Firstly investors must be prepared to exercise patience because rushing in and overpaying for a stock or having expectations too high will leave you vulnerable to capital loss during a market selloff.
It's also important not to confuse volatility with risk. All share prices are volatile and capital risk is ever present in the market. Remember to focus on the underlying business, not the three-letter stock code, and…
Only consider investing in the share market if you're doing it for the long-term (i.e. five years or more).
3 rock-solid dividend stocks for your watchlist
- Australia and New Zealand Banking Group (ASX: ANZ) is our third largest bank by market capitalisation. Unfortunately, like its peers, its shares don't come cheap. Whilst its 5.7% fully franked dividend is sustainable, I believe fair value lies slightly below $30 per share. Currently priced at $32.57, I'd like to see a price well below today's before hitting the buy button.
- Suncorp Group Ltd (ASX: SUN) is a leading regional bank and insurance heavyweight. In the fallout of the GFC, Suncorp was swamped with a portfolio of bad commercial property loans. However the owner of brands such as AAMI, Bingle, GIO and Apia now appears to have recovered and boasts a forecast dividend yield over 6%, fully franked no less.

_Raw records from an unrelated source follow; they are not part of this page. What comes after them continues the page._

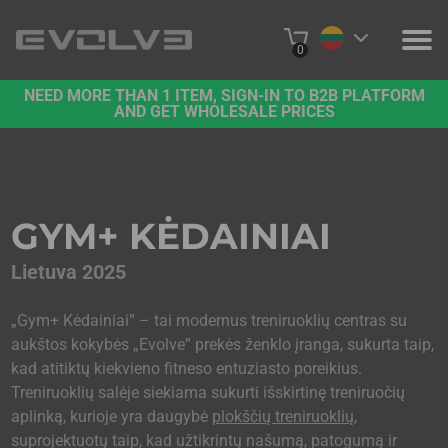
0
NEED MORE THAN 1 ITEM, SIGN-IN TO B2B PLATFORM
PRODUKTAI
AND GET WHOLESALE PRICES
PROJEKTAI
APIE MUS
GYM+ KĖDAINIAI
SUSISIEKITE SU MUMIS
Lietuva 2025
B2B PLATFORMA
„Gym+ Kėdainiai” – tai modernus treniruoklių centras su
aukštos kokybės „Evolve” prekės ženklo įranga, sukurta taip,
PIRKTI INTERNETU
kad atitiktų kiekvieno fitneso entuziasto poreikius.
Treniruoklių salėje siekiama sukurti išskirtinę treniruočių
aplinką, kurioje yra daugybė
plokščių treniruoklių,
suprojektuotų taip, kad užtikrintų našumą, patogumą ir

- Bank of Queensland Limited (ASX: BOQ) is another bank offering up a strong dividend yield and the prospect of long-term earnings per share growth. The growing owner-managed retail bank prides itself on customer satisfaction and has been kicking goals for shareholders in recent years. However, like its two peers above, despite offering a 5.8% fully franked dividend waiting for a lower price is advisable.